VI. Kesimpulan dan Saran
6.1. Kesimpulan
Berdasarkan pembahasan yang dipaparkan pada bab-bab sebelumnya, maka dapat ditarik kesimpulan sebagai berikut:
1. Dalam kurun waktu kuartal pertama di tahun 2002 hingga kuartal keempat di tahun 2011, dari 19 bank-bank yang merger dan akuisisi hanya bank of Tokyo
dan bank HSBC yang mempunyai skor efisiensi tertinggi. Sedangkan dua bank besar di Indonesia yang merupakan milik pemerintah belum cukup bagus
skor efisiensinya walaupun kedua bank tersebut mempunyai peringkat kedua dan ketiga tertinggi efisiensi dalam cakupan sampel bank-bank merger dan
akuisisi. Dilihat dari sisi efisiensi keuntungan lainnya, bank BRI dan bank Mandiri mampu mempertahankan nilai efisiensi sehingga dapat disimpulkan
bahwa bank BRI dan bank Mandiri cukup bagus dalam memanage faktor- faktor yang mempengaruhi biaya dan laba dari bank mereka sehingga bank
tersebut cukup lumayan dalam memaksimumkan laba maupun
meminimumkan biaya dari bank tersebut. Sedangkan bank HSBC mengalami
penurunan nilai efisiensi dilihat dari fungsi keuntungan lainnya.
2. Dilihat dari hasil perhitungan skala ekonomi pada bank-bank merger dan akuisisi, seluruh bank-bank tersebut mengalami kondisi yang increasing
return to scale atau decreasing cost. Jadi secara keseluruhan bank-bank yang
merger maupun akuisisi sudah mencapai kondisi skala ekonomi.

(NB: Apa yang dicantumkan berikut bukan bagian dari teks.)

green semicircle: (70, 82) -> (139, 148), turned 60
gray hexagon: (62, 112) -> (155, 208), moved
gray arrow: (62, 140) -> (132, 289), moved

3. Bank-bank merger dan akuisisi tersebut setelah dibandingkan dengan kelompok bank-bank lain yang tergabung dalam satu kelompok peer group
dengan bank-bank tersebut, hanya bank-bank yang mempunyai total aset antara 10 triliun hingga 50 triliun yang mempunyai nilai efisiensi lebih tinggi
daripada bank-bank yang nonmerger dan nonakuisisi. Sedangkan bank-bank yang mempunyai aset lebih dari 50 triliun belum mampu mencapai nilai
efisiensi yang lebih baik dibandingkan bank-bank yang nonmerger dan
nonakuisisi seperti bank BCA dan Citibank.
6.2. Implikasi Kebijakan
1. Kebijakan merger dan akuisisi yang dikeluarkan oleh Bank Indonesia secara teoritis sangat baik untuk peningkatan efisiensi di sektor industri perbankan.

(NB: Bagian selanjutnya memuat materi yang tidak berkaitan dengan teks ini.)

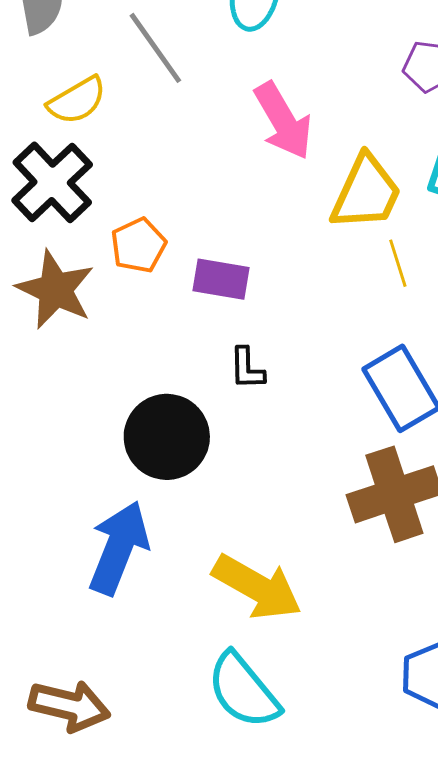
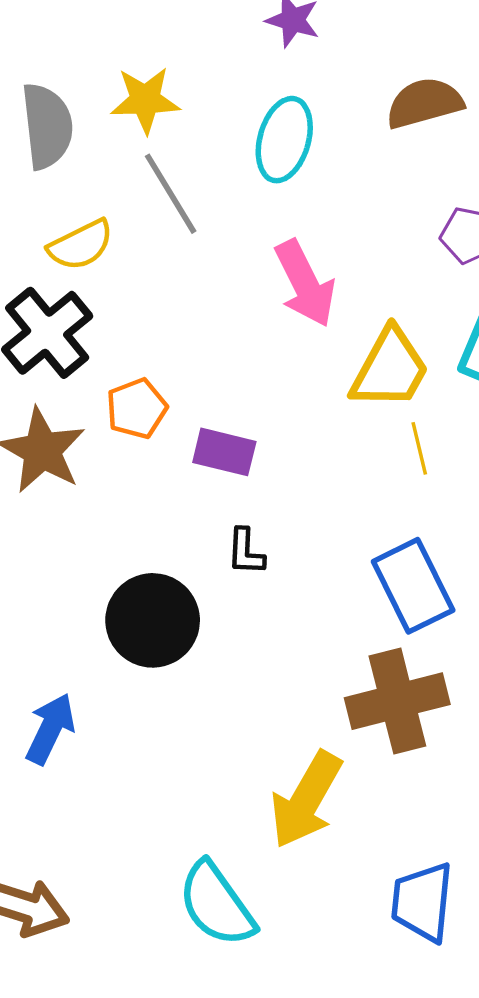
blue arrow: (119, 548) -> (50, 729), moved, size x0.7
yellow arrow: (257, 587) -> (306, 800), moved, turned 86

Namun disini Bank Indonesia perlu melakukan pengawasan yang lebih lanjut terhadap bank-bank yang ingin melakukan merger atau akuisisi. Karena pada
umumnya bank-bank tersebut melakukan merger dan akuisisi bukan dengan tujuan untuk meningkatkan efisiensi dari bank-bank tersebut. Hanya semata-
mata demi penyehatan bank tersebut. Merger yang dilakukan yang bertujuan untuk meningkatkan efisiensi akan menghasilkan peningkatan kinerja bank
tersebut. Tapi merger yang dilakukan karena terpaksa karena regulasi dari Bank Indonesia tidak akan menghasilkan efisiensi yang lebih baik.
2. Perlu adanya kebijakan lain yang dikeluarkan oleh Bank Indonesia seperti kebijakan penurunan suku bunga kredit dan suku bunga bond agar bank-bank di
Indonesia lebih gencar melakukan penyaluran kredit ke sektor riil sektor yang produktif karena sektor ini mampu menggerakkan perekonomian nasional.

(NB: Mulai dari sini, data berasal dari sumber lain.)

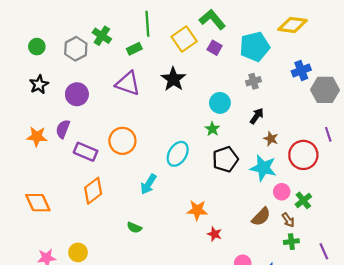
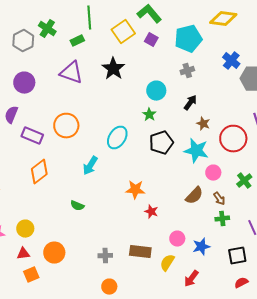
blue cross: (301, 70) -> (231, 61), turned -30
green cross: (303, 200) -> (244, 181), moved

3. Bank Indonesia perlu mengeluarkan regulasi yang lebih ketat terhadap bank- bank asing ataupun bank swasta asing yang ada di Indonesia untuk membatasi
keberadaan bank-bank asing di Indonesia. Dengan dibatasinya ruang gerak bank-bank asing membuat bank-bank nasional mempunyai ruang gerak yang
lebih besar dan bank-bank tersebut bisa menjalankan fungsi intermediasinya lebih baik dari sebelumnya dan mampu menggerakkan perekonomian nasional.
7.3. Saran Penelitian Lebih Lanjut
1. Penelitian ini hanya membahas mengenai efisiensi bank-bank setelah merger dan akuisisi, ada baiknya dilakukan penelitian selanjutnya untuk membandingkan
efisiensi sebelum dan sesudah merger maupun akuisisi.
2. Saran penelitian selanjutnya juga bisa dilakukan dengan menghubungkan kondisi efisiensi bank dengan kondisi makroekonomi di Indonesia untuk melihat
apakah efisiensi bisa mendorong pertumbuhan ekonomi di Indonesia.